--- Exercise requirements ---
Write out the records beneath this line exactly as they appear, minus any images.

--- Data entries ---
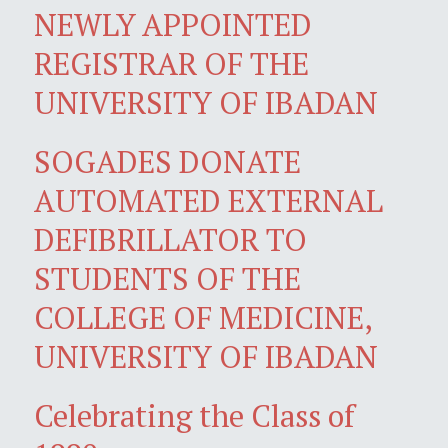
NEWLY APPOINTED
REGISTRAR OF THE
UNIVERSITY OF IBADAN
SOGADES DONATE
AUTOMATED EXTERNAL
DEFIBRILLATOR TO
STUDENTS OF THE
COLLEGE OF MEDICINE,
UNIVERSITY OF IBADAN
Celebrating the Class of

--- Output ---
NEWLY APPOINTED
REGISTRAR OF THE
UNIVERSITY OF IBADAN
SOGADES DONATE
AUTOMATED EXTERNAL
DEFIBRILLATOR TO
STUDENTS OF THE
COLLEGE OF MEDICINE,
UNIVERSITY OF IBADAN
Celebrating the Class of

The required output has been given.